Wow, Sunday’s message had a lot in it. And yet, there was still more I wanted to touch on but couldn’t because of time. Here are a few more quotes from various commentaries I look at on a weekly basis in preparing my message. Kernaghan says, “The fig tree than is an enacted parable about the temple. When Jesus denounced the temple as a den of robbers, drove out the merchants and customers, overturned the tables of the moneychangers and stopped the offering of sacrifices, he was not trying to purify the temple. His actions amounted to a curse (on the temple).
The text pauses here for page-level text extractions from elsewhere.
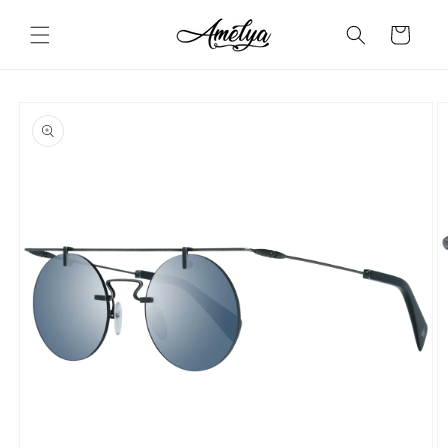
Skip to
content
Cart
Skip to
product
information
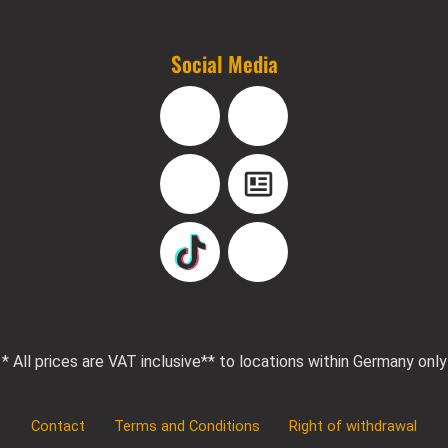
Social Media
Facebook
Instagram
YouTube
Blog
TikTok
Pinterest
* All prices are VAT inclusive
** to locations within Germany only
Contact
Terms and Conditions
Right of withdrawal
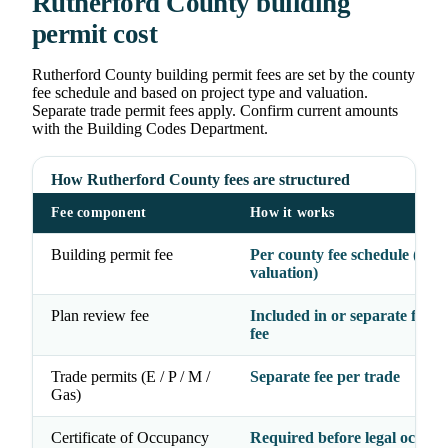
Rutherford County building
permit cost
Rutherford County building permit fees are set by the county
fee schedule and based on project type and valuation.
Separate trade permit fees apply. Confirm current amounts
with the Building Codes Department.
How Rutherford County fees are structured
Fee component
How it works
Building permit fee
Per county fee schedule (typ
valuation)
Plan review fee
Included in or separate from
fee
Trade permits (E / P / M /
Separate fee per trade
Gas)
Certificate of Occupancy
Required before legal occup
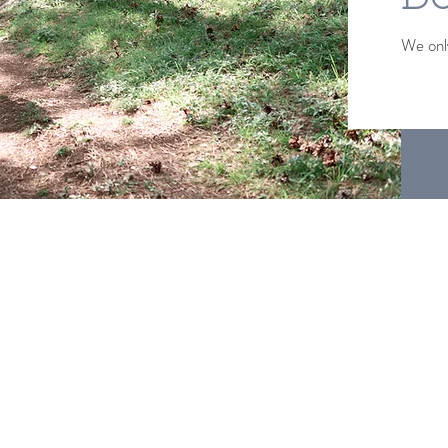
We only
And if the fig tree, which he also cursed, had withered away to its roots, what would become of the temple?” Later, “it is impossible to love your neighbors as yourself when you are constantly seeking to put yourself in a position above them” Wow, so good!
I did not have time to explore the widow’s mites at the end of chapter 12. It like Bartimaeus serves as an positive example of the teachings before it. Lane has several insights into this that I was unable to bring out. This account of the widow “serves to sharpen the contrast between the sham righteousness of the scribes and that wholehearted devotion to God which characterized an unnamed widow whose poverty was absolute. . . . The fact that the woman gave two coins was significant, for she could easily have kept one for herself.” Wow, so good!
I will leave you with those two great thoughts.